You can find more information about the WEINmobil here. Plus, your hosts will be more than happy to help you out if you’re staying overnight in the wine region.
When Is the Best Time to Visit?
The South Styrian Wine Road is a breathtaking destination regardless of the season, though you’ll find that some Buschenschänke and local shops close their doors for a winter rest, so it’s always wise to double-check opening times if you’re visiting outside the main harvest period.
Autumn: The Golden Season (September – October)
This is peak season, and for good reason. The vineyards turn a fiery gold, the air gets crisp, and the region hums with the energy of the harvest. It’s all about Sturm and Kastanien (fermenting grape juice and roasted chestnuts).
Top Event: The Gamlitz Grape Harvest Festival (October 1–4, 2026). It’s a riot of traditional costumes, brass bands, and a legendary thanksgiving parade.
Note: This is the busiest time, so if you’re planning a weekend trip, book your accommodation months in advance!
Spring: The Fresh Awakening (April – June)

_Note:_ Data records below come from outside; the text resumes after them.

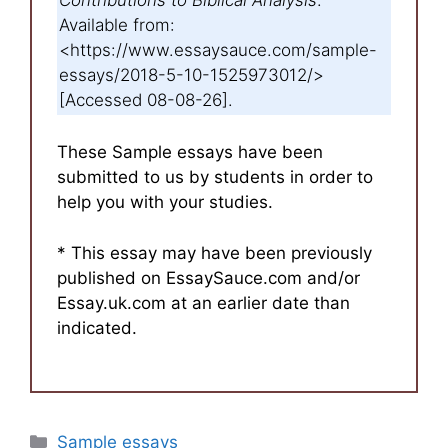
Available from:
<https://www.essaysauce.com/sample-
essays/2018-5-10-1525973012/>
[Accessed 08-08-26].
These Sample essays have been
submitted to us by students in order to
help you with your studies.
* This essay may have been previously
published on EssaySauce.com and/or
Essay.uk.com at an earlier date than
indicated.
Categories
Sample essays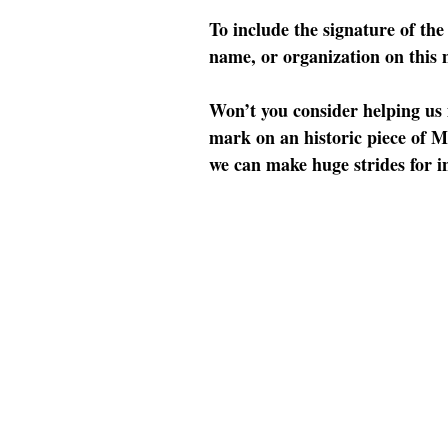
To include the signature of th
name, or organization on this
Won’t you consider helping us 
mark on an historic piece of M
we can make huge strides for in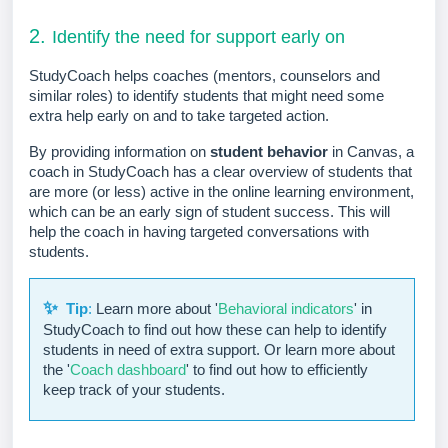
2.
Identify the need for support early on
StudyCoach helps coaches (mentors, counselors and
similar roles) to identify students that might need some
extra help early on and to take targeted action.
By providing information on
student behavior
in Canvas, a
coach in StudyCoach has a clear overview of students that
are more (or less) active in the online learning environment,
which can be an early sign of student success. This will
help the coach in having targeted conversations with
students.
✨
Tip
:
Learn more about
'
Behavioral indicators
'
in
StudyCoach to find out how these can help to identify
students in need of extra support. Or learn more about
the
'
Coach dashboard
' to find out how to efficiently
keep track of your students.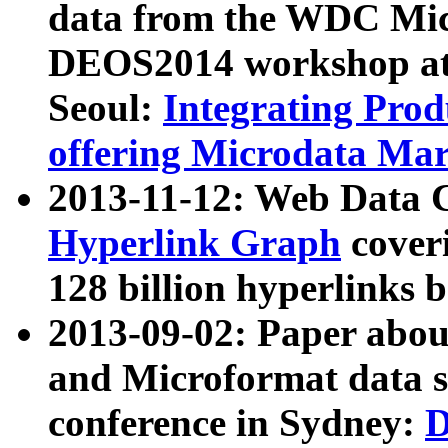
data from the WDC Micr
DEOS2014 workshop at
Seoul:
Integrating Prod
offering Microdata Ma
2013-11-12: Web Data 
Hyperlink Graph
coveri
128 billion hyperlinks 
2013-09-02: Paper abo
and Microformat data s
conference in Sydney:
D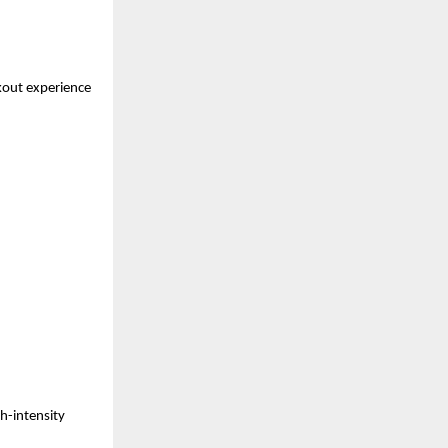
out experience 
h-intensity 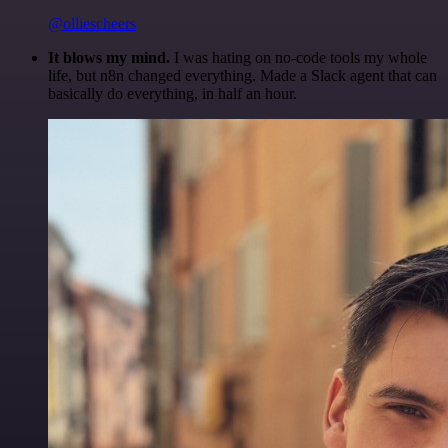
@olliescheers
It blows my mind.
I was hating on no-code tools my whole
life, but n8n changed everything. Made a Slack agent that can
basically do everything, in half an hour.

If you prefer a quieter, more romantic experience, spring is the “insider” choice. The hills turn an impossible shade of vibrant green, and the fruit trees are in full bloom. It’s much easier to snag a prime terrace seat at a Buschenschank without a reservation.
Top Event: Don’t miss the Ratsch Wine Spring or the Gamlitz Spring Wine Tasting (typically in late March/April) to be among the first to sample the newly bottled vintage.

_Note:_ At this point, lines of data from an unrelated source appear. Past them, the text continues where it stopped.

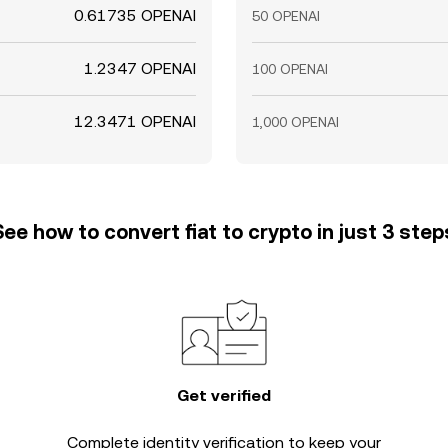
0.61735 OPENAI
50 OPENAI
1.2347 OPENAI
100 OPENAI
12.3471 OPENAI
1,000 OPENAI
See how to convert fiat to crypto in just 3 step
Get verified
Complete
identity verification
to keep your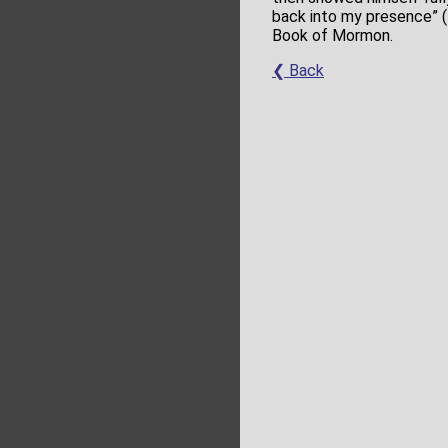
back into my presence” (
Book of Mormon.
❮ Back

Tip: Visit in late June for the WineFire event (June 30, 2026). Seeing the sunset over the vineyards while chefs cook over open flames is an experience you won’t forget.
2026 Event Highlight: Gamlitzer Weinlesefest
If you are visiting in early October 2026, the Gamlitz Wine Harvest Festival is the place to be. It’s the biggest harvest festival in the region, featuring a massive parade, traditional costumes, and enough Sturm (cloudy, fermenting grape juice) to keep the whole town dancing until Sunday night.
Additional Essential Information for Your Visit
You can find more information about the different hiking routes here.
Getting Around the South Styrian Wine Street
- The WEINmobil: This specialized shuttle system covers the entire wine road. You simply call the hotline or use the app, and they’ll pick you up from your hotel and drop you at any winery or restaurant. It’s affordable, safe, and saves you the stress of navigating those hairpins after a tasting.
- E-Biking: The hills here are no joke! If you want to cycle, we highly recommend renting an E-Bike. Many towns like Gamlitz and Leutschach have rental stations.
- Vespa Rental: For the ultimate “Styrian Tuscany” vibe, you can even rent a Vespa in places like Ehrenhausen to drive between the vines in style.